=== SUPPLIED ENTRIES ===

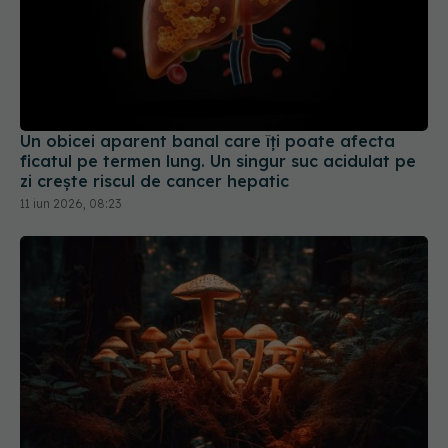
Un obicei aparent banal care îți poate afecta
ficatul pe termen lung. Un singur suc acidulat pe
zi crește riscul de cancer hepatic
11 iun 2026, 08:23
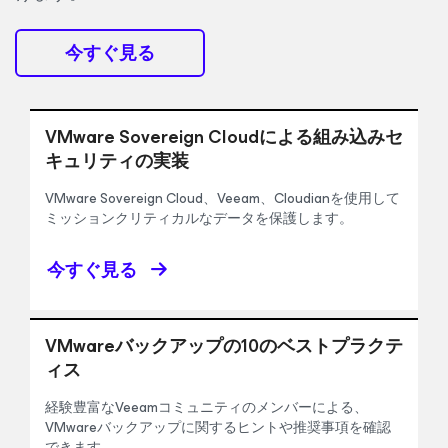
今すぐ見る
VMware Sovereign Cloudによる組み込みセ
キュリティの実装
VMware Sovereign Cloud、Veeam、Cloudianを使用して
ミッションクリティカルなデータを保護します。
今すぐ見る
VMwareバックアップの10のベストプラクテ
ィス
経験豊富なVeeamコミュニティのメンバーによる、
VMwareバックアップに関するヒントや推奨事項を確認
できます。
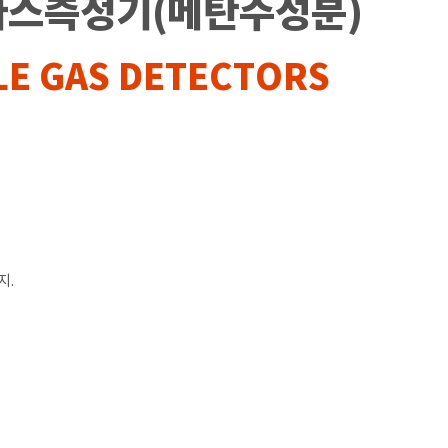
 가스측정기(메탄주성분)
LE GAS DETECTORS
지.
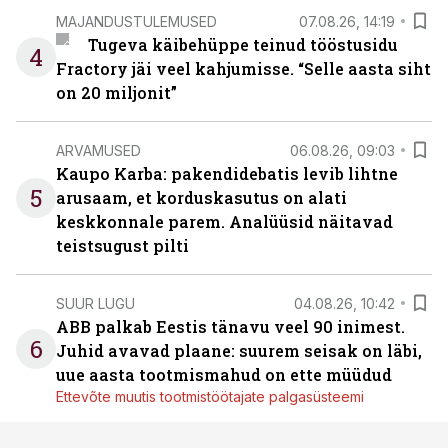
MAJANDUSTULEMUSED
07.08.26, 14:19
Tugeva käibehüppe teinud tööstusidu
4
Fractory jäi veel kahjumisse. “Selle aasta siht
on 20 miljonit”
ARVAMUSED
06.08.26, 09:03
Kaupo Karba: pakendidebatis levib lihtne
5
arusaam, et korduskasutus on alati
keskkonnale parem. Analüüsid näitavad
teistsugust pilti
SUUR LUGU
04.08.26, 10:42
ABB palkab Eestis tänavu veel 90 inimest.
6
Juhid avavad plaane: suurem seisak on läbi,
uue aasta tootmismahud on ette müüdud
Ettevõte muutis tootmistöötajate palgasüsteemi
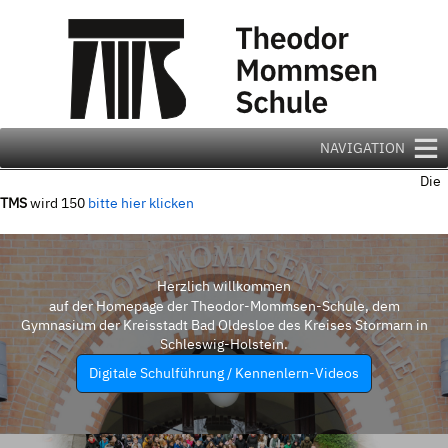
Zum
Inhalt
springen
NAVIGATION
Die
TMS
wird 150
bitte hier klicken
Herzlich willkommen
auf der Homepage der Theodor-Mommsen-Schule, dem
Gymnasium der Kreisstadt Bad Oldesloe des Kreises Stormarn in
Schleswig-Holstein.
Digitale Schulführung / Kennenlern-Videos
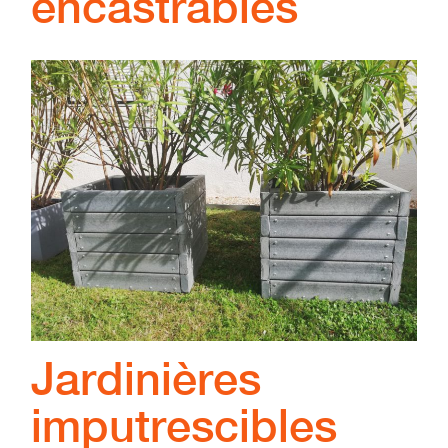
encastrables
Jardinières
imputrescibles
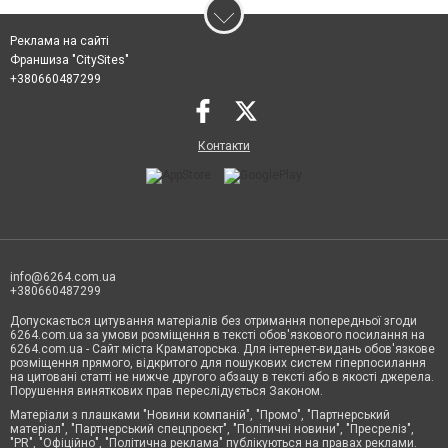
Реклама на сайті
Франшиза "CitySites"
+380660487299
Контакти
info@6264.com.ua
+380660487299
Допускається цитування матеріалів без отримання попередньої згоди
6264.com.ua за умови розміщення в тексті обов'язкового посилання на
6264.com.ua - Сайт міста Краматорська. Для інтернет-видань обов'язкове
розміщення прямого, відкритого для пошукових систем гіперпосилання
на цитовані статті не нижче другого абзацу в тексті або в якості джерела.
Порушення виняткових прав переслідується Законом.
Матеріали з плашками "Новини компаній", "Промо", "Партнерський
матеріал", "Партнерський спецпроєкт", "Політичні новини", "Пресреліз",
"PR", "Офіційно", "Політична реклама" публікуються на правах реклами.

===

**EXERCISE REQUIREMENTS:**
Copy each line of the data that contains the word "aasta", leaving the other lines out.

**WORKED SOLUTION:**
Fractory jäi veel kahjumisse. “Selle aasta siht
uue aasta tootmismahud on ette müüdud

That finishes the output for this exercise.